──────── Given records

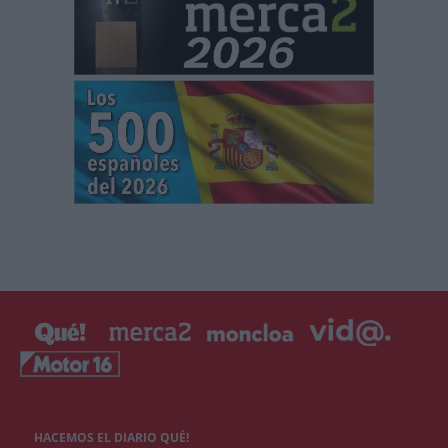
HACEMOS EL DIARIO QUÉ!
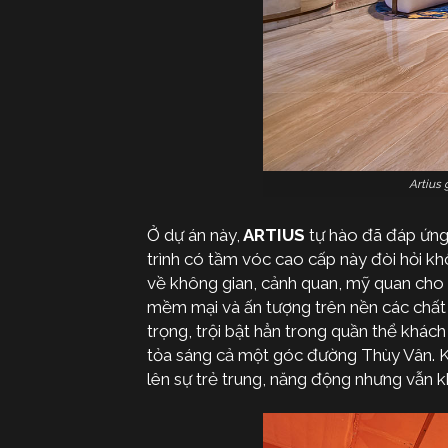
Artius
Ở dự án này,
ARTIUS
tự hào đã đáp ứng 
trình có tầm vóc cao cấp này đòi hỏi kh
về không gian, cảnh quan, mỹ quan cho 
mềm mại và ấn tượng trên nền các chất 
trọng, trội bật hẳn trong quần thể khác
tỏa sáng cả một góc đường Thùy Vân. Khô
lên sự trẻ trung, năng động nhưng vẫn k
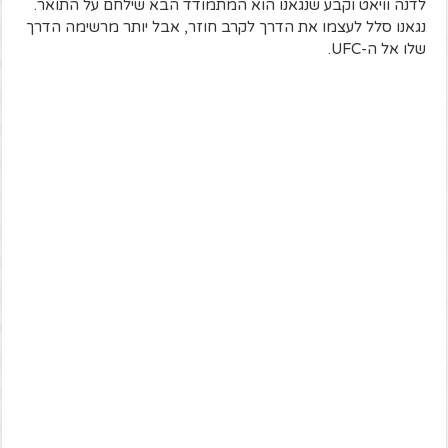
לדנה וויאט וקבע שנגאנו הוא המתמודד הבא שילחם על התואר.
נגאנו סלל לעצמו את הדרך לקרב חוזר, אבל יותר מרשימה הדרך
שלו אל ה-UFC.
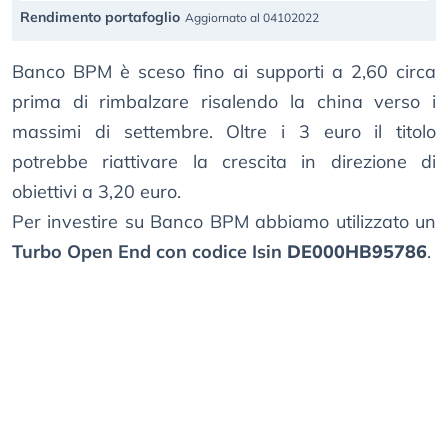
Rendimento portafoglio
Aggiornato al 04102022
Banco BPM è sceso fino ai supporti a 2,60 circa
prima di rimbalzare risalendo la china verso i
massimi di settembre. Oltre i 3 euro il titolo
potrebbe riattivare la crescita in direzione di
obiettivi a 3,20 euro.
Per investire su Banco BPM abbiamo utilizzato un
Turbo Open End con codice Isin
DE000HB95786
.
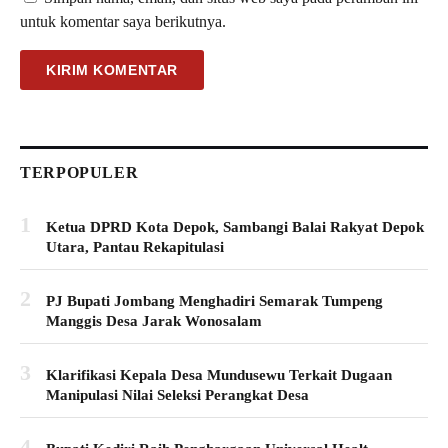
untuk komentar saya berikutnya.
TERPOPULER
1
Ketua DPRD Kota Depok, Sambangi Balai Rakyat Depok
Utara, Pantau Rekapitulasi
2
PJ Bupati Jombang Menghadiri Semarak Tumpeng
Manggis Desa Jarak Wonosalam
3
Klarifikasi Kepala Desa Mundusewu Terkait Dugaan
Manipulasi Nilai Seleksi Perangkat Desa
4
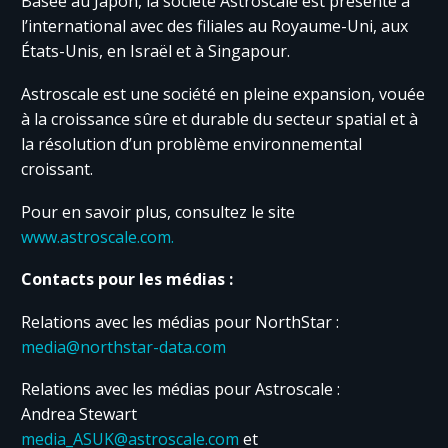
Basée au Japon, la société Astroscale est présente à
l’international avec des filiales au Royaume-Uni, aux
États-Unis, en Israël et à Singapour.
Astroscale est une société en pleine expansion, vouée
à la croissance sûre et durable du secteur spatial et à
la résolution d’un problème environnemental
croissant.
Pour en savoir plus, consultez le site
www.astroscale.com.
Contacts pour les médias :
Relations avec les médias pour NorthStar :
media@northstar-data.com
Relations avec les médias pour Astroscale :
Andrea Stewart
media_ASUK@astroscale.com
et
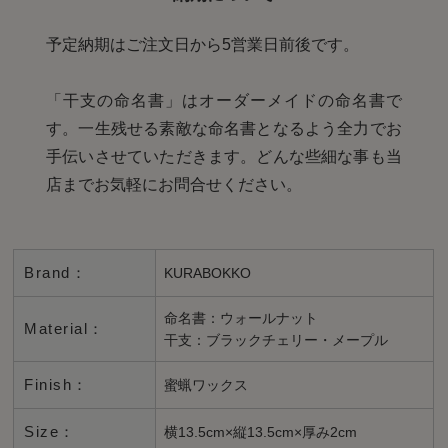
予定納期はご注文日から5営業日前後です。
「干支の命名書」はオーダーメイドの命名書で
す。一生残せる素敵な命名書となるよう全力でお
手伝いさせていただきます。どんな些細な事も当
店までお気軽にお問合せください。
Brand：
KURABOKKO
命名書：ウォールナット
Material：
干支：ブラックチェリー・メープル
Finish：
蜜蝋ワックス
Size：
横13.5cm×縦13.5cm×厚み2cm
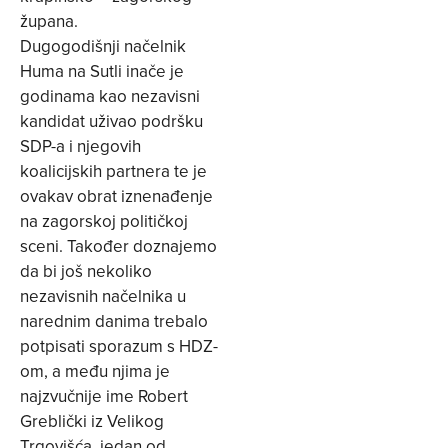
župana.
Dugogodišnji načelnik
Huma na Sutli inače je
godinama kao nezavisni
kandidat uživao podršku
SDP-a i njegovih
koalicijskih partnera te je
ovakav obrat iznenađenje
na zagorskoj političkoj
sceni. Također doznajemo
da bi još nekoliko
nezavisnih načelnika u
narednim danima trebalo
potpisati sporazum s HDZ-
om, a među njima je
najzvučnije ime Robert
Greblički iz Velikog
Trgovišća, jedan od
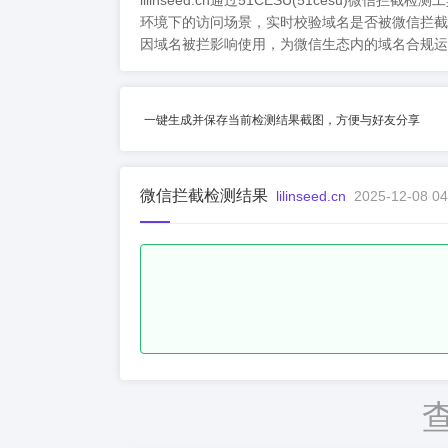
lilinseed.cn通过51CESU(51ce
环境下的访问场景，实时校验域名是否被微信拦截
因域名被拦影响使用，为微信生态内的域名合规运
一键生成并保存当前检测结果截图，方便与好友分享
微信拦截检测结果
lilinseed.cn
2025-12-08 04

────────────────

#### Work to complete:
Which lines in the records above contain the word "société"? Return each of them.

#### Solution for this problem:
Basée au Japon, la société Astroscale est présente à
Astroscale est une société en pleine expansion, vouée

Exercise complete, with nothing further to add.